In general, Amazon’s physical-store sales growth has not been impressive. Over the past two years “revenue from Amazon’s physical store segment — which is dominated by Whole Foods — have been down,” noted Bloomberg.

They fell about 5% in 2020 as its online shopping boomed. In the second quarter, things improved — with segment sales up 11%, according to the Journal.

Why Best Buy
BBY
Has An Edge Over Amazon

If Amazon hopes to succeed with physical stores, it needs to outcompete winners like Best Buy. As I wrote in Goliath Strikes Back, Best Buy has done well over the last several years because it empowered its sales people to give consumers competitive prices and outstanding service.

What’s more, Best Buy’s store network is a 15 minute drive from the typical American’s house. Since they can order online and pickup what they order the same day at a store, consumers generally get what they want faster than if they order online from Amazon.

I question whether Amazon will be able to do better than Best Buy when it comes to empowering its people to serve customers and building a network of stores that can accelerate order fulfillment to exceed what Best Buy now provides.

Why Amazon Stock Could Keep Falling

It’s not all doom and gloom. If Amazon grows much faster than it guided in the third quarter, its shares could soar. Moreover, Morningstar sets a price target of $4,200 as the company “continues to add capacity at a breakneck pace in order to meet customer demand and one day delivery, even as it roughly doubled its footprint during the last 18 months.”
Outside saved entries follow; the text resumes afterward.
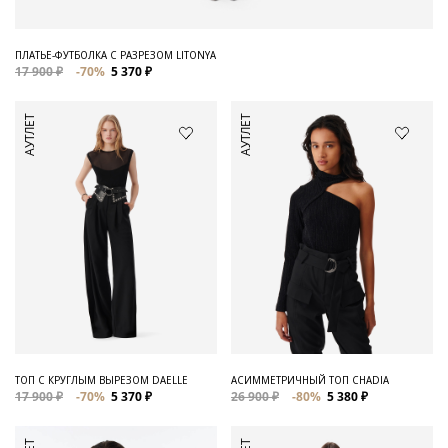
ПЛАТЬЕ-ФУТБОЛКА С РАЗРЕЗОМ LITONYA
17 900 ₽
-70%
5 370 ₽
АУТЛЕТ
АУТЛЕТ
ТОП С КРУГЛЫМ ВЫРЕЗОМ DAELLE
АСИММЕТРИЧНЫЙ ТОП CHADIA
17 900 ₽
-70%
5 370 ₽
26 900 ₽
-80%
5 380 ₽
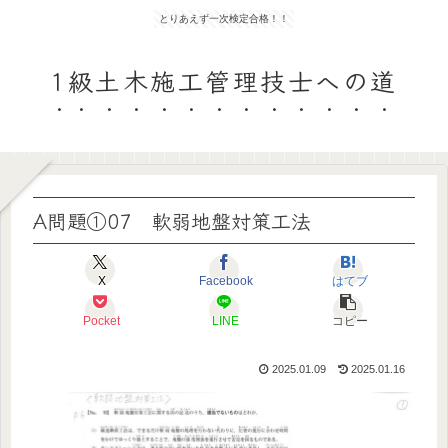
とりあえず一次検定合格！！
1級土木施工管理技士への道
A問題①07 軟弱地盤対策工法
X
Facebook
はてブ
Pocket
LINE
コピー
2025.01.09
2025.01.16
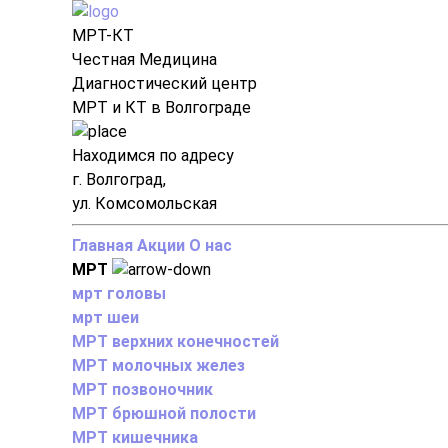
МРТ-КТ
Честная Медицина
Диагностический центр
МРТ и КТ в Волгограде
Находимся по адресу
г. Волгоград,
ул. Комсомольская
Главная
Акции
О нас
МРТ
мрт головы
мрт шеи
МРТ верхних конечностей
МРТ молочных желез
МРТ позвоночник
МРТ брюшной полости
МРТ кишечника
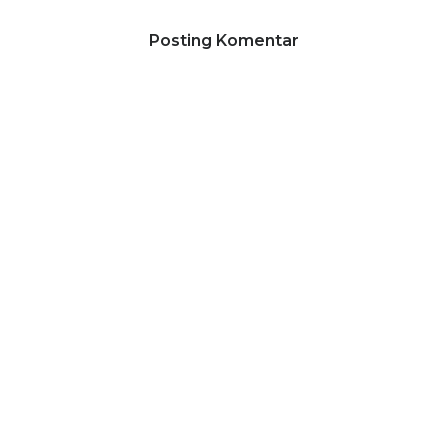
Posting Komentar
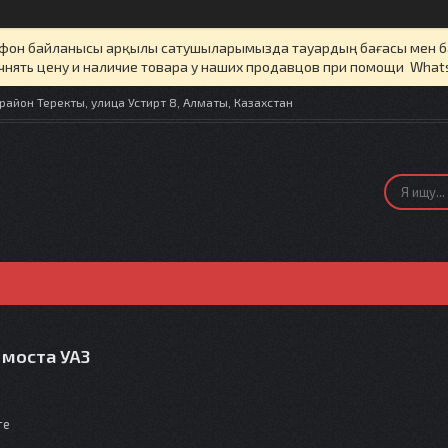
елефон байланысы арқылы сатушыларымызда тауардың бағасы мен 
чнять цену и наличие товара у наших продавцов при помощи What
айон Теректы, улица Устирт 8, Алматы, Казахстан
 моста УАЗ
те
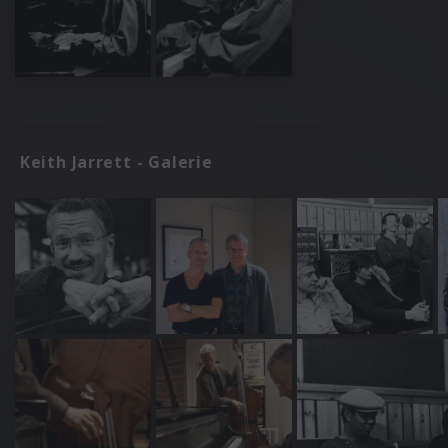
Keith Jarrett - Galerie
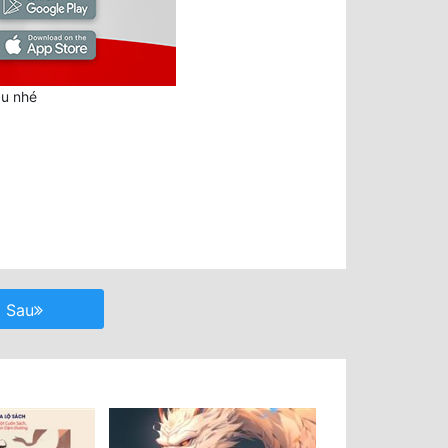
au nhé
Sau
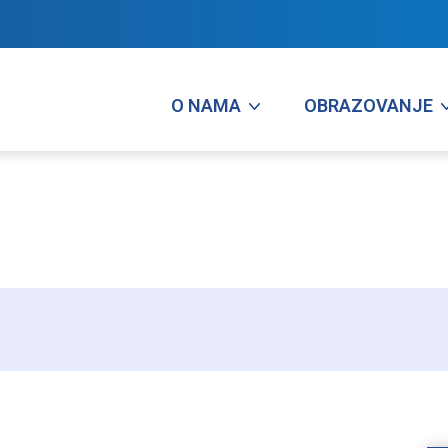
O NAMA
OBRAZOVANJE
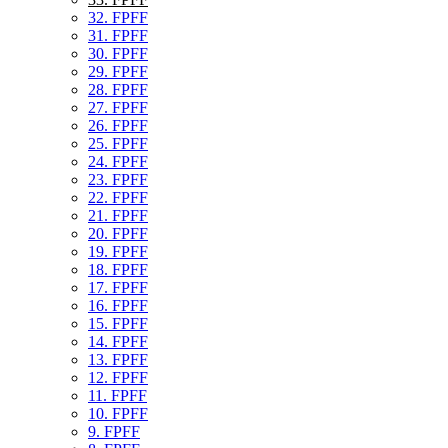
32. FPFF
31. FPFF
30. FPFF
29. FPFF
28. FPFF
27. FPFF
26. FPFF
25. FPFF
24. FPFF
23. FPFF
22. FPFF
21. FPFF
20. FPFF
19. FPFF
18. FPFF
17. FPFF
16. FPFF
15. FPFF
14. FPFF
13. FPFF
12. FPFF
11. FPFF
10. FPFF
9. FPFF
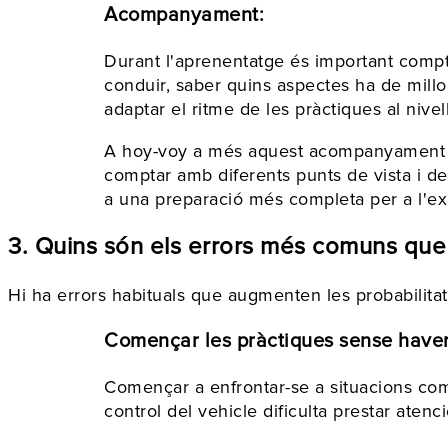
Acompanyament:
Durant l'aprenentatge és important compt
conduir, saber quins aspectes ha de mill
adaptar el ritme de les pràctiques al niv
A hoy-voy a més aquest acompanyament es 
comptar amb diferents punts de vista i d
a una preparació més completa per a l'e
3. Quins són els errors més comuns que
Hi ha errors habituals que augmenten les probabilitat
Començar les pràctiques sense haver 
Començar a enfrontar-se a situacions com
control del vehicle dificulta prestar atenc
In general, analysts remain bullish on the stock yet they’ve reduced expectations in August. “For Amazon’s current quarter, the average earnings estimate has dropped about 16.5% over the past month. The revenue consensus has fallen by nearly $6.5 billion, or 5.5%, over the same period,” noted Bloomberg.

To keep rising, Amazon needs to grow at least twice as fast as it forecasts for the current quarter. Opening mini-department stores won’t close the growth gap.